▶ [Your assignment] Please return every record below exactly as it stands.

▶ [Task input]
════════

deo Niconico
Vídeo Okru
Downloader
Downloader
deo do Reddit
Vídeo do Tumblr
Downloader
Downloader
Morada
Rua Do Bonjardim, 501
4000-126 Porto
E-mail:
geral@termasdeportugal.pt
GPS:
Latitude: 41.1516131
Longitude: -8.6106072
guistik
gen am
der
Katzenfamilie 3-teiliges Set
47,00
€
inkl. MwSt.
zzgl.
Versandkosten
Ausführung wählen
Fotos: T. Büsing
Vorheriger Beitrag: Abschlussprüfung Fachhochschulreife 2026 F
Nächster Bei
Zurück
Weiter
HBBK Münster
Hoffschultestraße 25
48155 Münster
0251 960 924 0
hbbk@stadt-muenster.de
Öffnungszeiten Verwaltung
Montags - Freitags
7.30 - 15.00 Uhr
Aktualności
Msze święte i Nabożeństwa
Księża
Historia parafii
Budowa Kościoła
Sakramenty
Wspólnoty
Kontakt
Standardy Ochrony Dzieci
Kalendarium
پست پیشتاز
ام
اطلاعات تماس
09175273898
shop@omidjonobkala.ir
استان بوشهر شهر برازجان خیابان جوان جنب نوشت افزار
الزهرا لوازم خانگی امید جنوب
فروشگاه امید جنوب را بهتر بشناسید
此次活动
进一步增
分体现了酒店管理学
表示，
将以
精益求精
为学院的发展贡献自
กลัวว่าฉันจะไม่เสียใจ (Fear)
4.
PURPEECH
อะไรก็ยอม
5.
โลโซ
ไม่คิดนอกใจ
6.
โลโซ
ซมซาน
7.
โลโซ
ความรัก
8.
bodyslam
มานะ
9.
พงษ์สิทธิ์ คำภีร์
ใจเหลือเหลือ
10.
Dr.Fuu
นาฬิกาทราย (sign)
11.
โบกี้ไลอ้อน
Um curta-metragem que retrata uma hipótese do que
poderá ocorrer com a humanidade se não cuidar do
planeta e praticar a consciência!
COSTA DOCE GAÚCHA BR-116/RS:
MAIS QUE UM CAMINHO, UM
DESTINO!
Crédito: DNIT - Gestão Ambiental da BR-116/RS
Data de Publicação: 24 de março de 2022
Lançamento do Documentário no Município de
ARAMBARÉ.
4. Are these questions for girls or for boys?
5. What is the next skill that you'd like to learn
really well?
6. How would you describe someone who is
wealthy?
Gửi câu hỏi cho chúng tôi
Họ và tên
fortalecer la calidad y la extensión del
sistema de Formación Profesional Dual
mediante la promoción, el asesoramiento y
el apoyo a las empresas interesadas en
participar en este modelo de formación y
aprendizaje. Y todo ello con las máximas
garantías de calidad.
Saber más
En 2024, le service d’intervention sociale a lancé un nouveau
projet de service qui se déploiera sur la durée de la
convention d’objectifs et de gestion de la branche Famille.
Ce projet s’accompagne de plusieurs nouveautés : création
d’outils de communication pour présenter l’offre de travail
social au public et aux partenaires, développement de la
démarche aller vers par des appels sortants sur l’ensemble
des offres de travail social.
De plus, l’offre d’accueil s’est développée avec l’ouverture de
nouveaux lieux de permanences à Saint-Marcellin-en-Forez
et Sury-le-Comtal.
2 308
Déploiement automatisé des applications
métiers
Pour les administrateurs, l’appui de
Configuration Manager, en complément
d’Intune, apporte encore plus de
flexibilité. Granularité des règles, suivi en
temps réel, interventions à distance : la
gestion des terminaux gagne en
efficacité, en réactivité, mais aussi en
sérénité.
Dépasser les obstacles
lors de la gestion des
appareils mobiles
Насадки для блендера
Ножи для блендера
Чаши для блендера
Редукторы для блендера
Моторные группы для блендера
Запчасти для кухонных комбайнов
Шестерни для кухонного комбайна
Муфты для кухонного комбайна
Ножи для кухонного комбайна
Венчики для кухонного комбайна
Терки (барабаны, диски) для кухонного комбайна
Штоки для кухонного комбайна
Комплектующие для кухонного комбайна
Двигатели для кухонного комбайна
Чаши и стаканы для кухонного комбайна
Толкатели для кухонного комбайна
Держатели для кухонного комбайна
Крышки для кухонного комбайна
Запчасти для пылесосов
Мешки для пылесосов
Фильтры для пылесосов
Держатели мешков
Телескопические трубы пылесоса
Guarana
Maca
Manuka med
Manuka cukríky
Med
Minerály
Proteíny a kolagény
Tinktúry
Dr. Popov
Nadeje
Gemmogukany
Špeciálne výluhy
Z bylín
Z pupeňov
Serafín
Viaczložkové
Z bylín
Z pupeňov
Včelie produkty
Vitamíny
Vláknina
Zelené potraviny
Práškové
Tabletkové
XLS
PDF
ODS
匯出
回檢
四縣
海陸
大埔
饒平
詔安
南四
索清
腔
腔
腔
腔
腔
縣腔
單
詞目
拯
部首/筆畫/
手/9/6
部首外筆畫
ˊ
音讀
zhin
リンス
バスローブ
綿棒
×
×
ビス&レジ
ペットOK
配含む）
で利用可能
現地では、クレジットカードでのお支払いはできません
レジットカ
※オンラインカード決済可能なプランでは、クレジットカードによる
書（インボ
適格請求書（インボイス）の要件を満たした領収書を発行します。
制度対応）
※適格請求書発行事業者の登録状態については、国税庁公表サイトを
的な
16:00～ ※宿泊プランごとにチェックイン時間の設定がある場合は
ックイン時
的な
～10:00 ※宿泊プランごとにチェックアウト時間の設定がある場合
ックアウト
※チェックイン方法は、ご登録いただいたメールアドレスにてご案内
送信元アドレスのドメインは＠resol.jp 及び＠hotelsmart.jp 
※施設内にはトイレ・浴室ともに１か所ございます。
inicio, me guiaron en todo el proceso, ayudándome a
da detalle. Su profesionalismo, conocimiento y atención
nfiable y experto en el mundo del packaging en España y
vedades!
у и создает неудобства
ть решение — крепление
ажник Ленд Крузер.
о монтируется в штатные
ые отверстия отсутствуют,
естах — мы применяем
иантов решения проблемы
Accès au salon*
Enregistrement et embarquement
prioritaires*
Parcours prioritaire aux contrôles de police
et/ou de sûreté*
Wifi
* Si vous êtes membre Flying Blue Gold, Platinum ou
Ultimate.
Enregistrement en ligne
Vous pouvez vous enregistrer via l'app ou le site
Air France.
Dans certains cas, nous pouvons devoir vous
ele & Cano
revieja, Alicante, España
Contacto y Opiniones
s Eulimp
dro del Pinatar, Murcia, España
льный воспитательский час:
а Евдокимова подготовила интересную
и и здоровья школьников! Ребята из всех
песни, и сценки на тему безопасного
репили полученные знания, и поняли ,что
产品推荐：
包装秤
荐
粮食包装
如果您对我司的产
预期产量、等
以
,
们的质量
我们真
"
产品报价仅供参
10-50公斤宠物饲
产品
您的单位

════════

▶ [Your response]
deo Niconico
Vídeo Okru
Downloader
Downloader
deo do Reddit
Vídeo do Tumblr
Downloader
Downloader
Morada
Rua Do Bonjardim, 501
4000-126 Porto
E-mail:
geral@termasdeportugal.pt
GPS:
Latitude: 41.1516131
Longitude: -8.6106072
guistik
gen am
der
Katzenfamilie 3-teiliges Set
47,00
€
inkl. MwSt.
zzgl.
Versandkosten
Ausführung wählen
Fotos: T. Büsing
Vorheriger Beitrag: Abschlussprüfung Fachhochschulreife 2026 F
Nächster Bei
Zurück
Weiter
HBBK Münster
Hoffschultestraße 25
48155 Münster
0251 960 924 0
hbbk@stadt-muenster.de
Öffnungszeiten Verwaltung
Montags - Freitags
7.30 - 15.00 Uhr
Aktualności
Msze święte i Nabożeństwa
Księża
Historia parafii
Budowa Kościoła
Sakramenty
Wspólnoty
Kontakt
Standardy Ochrony Dzieci
Kalendarium
پست پیشتاز
ام
اطلاعات تماس
09175273898
shop@omidjonobkala.ir
استان بوشهر شهر برازجان خیابان جوان جنب نوشت افزار
الزهرا لوازم خانگی امید جنوب
فروشگاه امید جنوب را بهتر بشناسید
此次活动
进一步增
分体现了酒店管理学
表示，
将以
精益求精
为学院的发展贡献自
กลัวว่าฉันจะไม่เสียใจ (Fear)
4.
PURPEECH
อะไรก็ยอม
5.
โลโซ
ไม่คิดนอกใจ
6.
โลโซ
ซมซาน
7.
โลโซ
ความรัก
8.
bodyslam
มานะ
9.
พงษ์สิทธิ์ คำภีร์
ใจเหลือเหลือ
10.
Dr.Fuu
นาฬิกาทราย (sign)
11.
โบกี้ไลอ้อน
Um curta-metragem que retrata uma hipótese do que
poderá ocorrer com a humanidade se não cuidar do
planeta e praticar a consciência!
COSTA DOCE GAÚCHA BR-116/RS:
MAIS QUE UM CAMINHO, UM
DESTINO!
Crédito: DNIT - Gestão Ambiental da BR-116/RS
Data de Publicação: 24 de março de 2022
Lançamento do Documentário no Município de
ARAMBARÉ.
4. Are these questions for girls or for boys?
5. What is the next skill that you'd like to learn
really well?
6. How would you describe someone who is
wealthy?
Gửi câu hỏi cho chúng tôi
Họ và tên
fortalecer la calidad y la extensión del
sistema de Formación Profesional Dual
mediante la promoción, el asesoramiento y
el apoyo a las empresas interesadas en
participar en este modelo de formación y
aprendizaje. Y todo ello con las máximas
garantías de calidad.
Saber más
En 2024, le service d’intervention sociale a lancé un nouveau
projet de service qui se déploiera sur la durée de la
convention d’objectifs et de gestion de la branche Famille.
Ce projet s’accompagne de plusieurs nouveautés : création
d’outils de communication pour présenter l’offre de travail
social au public et aux partenaires, développement de la
démarche aller vers par des appels sortants sur l’ensemble
des offres de travail social.
De plus, l’offre d’accueil s’est développée avec l’ouverture de
nouveaux lieux de permanences à Saint-Marcellin-en-Forez
et Sury-le-Comtal.
2 308
Déploiement automatisé des applications
métiers
Pour les administrateurs, l’appui de
Configuration Manager, en complément
d’Intune, apporte encore plus de
flexibilité. Granularité des règles, suivi en
temps réel, interventions à distance : la
gestion des terminaux gagne en
efficacité, en réactivité, mais aussi en
sérénité.
Dépasser les obstacles
lors de la gestion des
appareils mobiles
Насадки для блендера
Ножи для блендера
Чаши для блендера
Редукторы для блендера
Моторные группы для блендера
Запчасти для кухонных комбайнов
Шестерни для кухонного комбайна
Муфты для кухонного комбайна
Ножи для кухонного комбайна
Венчики для кухонного комбайна
Терки (барабаны, диски) для кухонного комбайна
Штоки для кухонного комбайна
Комплектующие для кухонного комбайна
Двигатели для кухонного комбайна
Чаши и стаканы для кухонного комбайна
Толкатели для кухонного комбайна
Держатели для кухонного комбайна
Крышки для кухонного комбайна
Запчасти для пылесосов
Мешки для пылесосов
Фильтры для пылесосов
Держатели мешков
Телескопические трубы пылесоса
Guarana
Maca
Manuka med
Manuka cukríky
Med
Minerály
Proteíny a kolagény
Tinktúry
Dr. Popov
Nadeje
Gemmogukany
Špeciálne výluhy
Z bylín
Z pupeňov
Serafín
Viaczložkové
Z bylín
Z pupeňov
Včelie produkty
Vitamíny
Vláknina
Zelené potraviny
Práškové
Tabletkové
XLS
PDF
ODS
匯出
回檢
四縣
海陸
大埔
饒平
詔安
南四
索清
腔
腔
腔
腔
腔
縣腔
單
詞目
拯
部首/筆畫/
手/9/6
部首外筆畫
ˊ
音讀
zhin
リンス
バスローブ
綿棒
×
×
ビス&レジ
ペットOK
配含む）
で利用可能
現地では、クレジットカードでのお支払いはできません
レジットカ
※オンラインカード決済可能なプランでは、クレジットカードによる
書（インボ
適格請求書（インボイス）の要件を満たした領収書を発行します。
制度対応）
※適格請求書発行事業者の登録状態については、国税庁公表サイトを
的な
16:00～ ※宿泊プランごとにチェックイン時間の設定がある場合は
ックイン時
的な
～10:00 ※宿泊プランごとにチェックアウト時間の設定がある場合
ックアウト
※チェックイン方法は、ご登録いただいたメールアドレスにてご案内
送信元アドレスのドメインは＠resol.jp 及び＠hotelsmart.jp 
※施設内にはトイレ・浴室ともに１か所ございます。
inicio, me guiaron en todo el proceso, ayudándome a
da detalle. Su profesionalismo, conocimiento y atención
nfiable y experto en el mundo del packaging en España y
vedades!
у и создает неудобства
ть решение — крепление
ажник Ленд Крузер.
о монтируется в штатные
ые отверстия отсутствуют,
естах — мы применяем
иантов решения проблемы
Accès au salon*
Enregistrement et embarquement
prioritaires*
Parcours prioritaire aux contrôles de police
et/ou de sûreté*
Wifi
* Si vous êtes membre Flying Blue Gold, Platinum ou
Ultimate.
Enregistrement en ligne
Vous pouvez vous enregistrer via l'app ou le site
Air France.
Dans certains cas, nous pouvons devoir vous
ele & Cano
revieja, Alicante, España
Contacto y Opiniones
s Eulimp
dro del Pinatar, Murcia, España
льный воспитательский час:
а Евдокимова подготовила интересную
и и здоровья школьников! Ребята из всех
песни, и сценки на тему безопасного
репили полученные знания, и поняли ,что
产品推荐：
包装秤
荐
粮食包装
如果您对我司的产
预期产量、等
以
,
们的质量
我们真
"
产品报价仅供参
10-50公斤宠物饲
产品
您的单位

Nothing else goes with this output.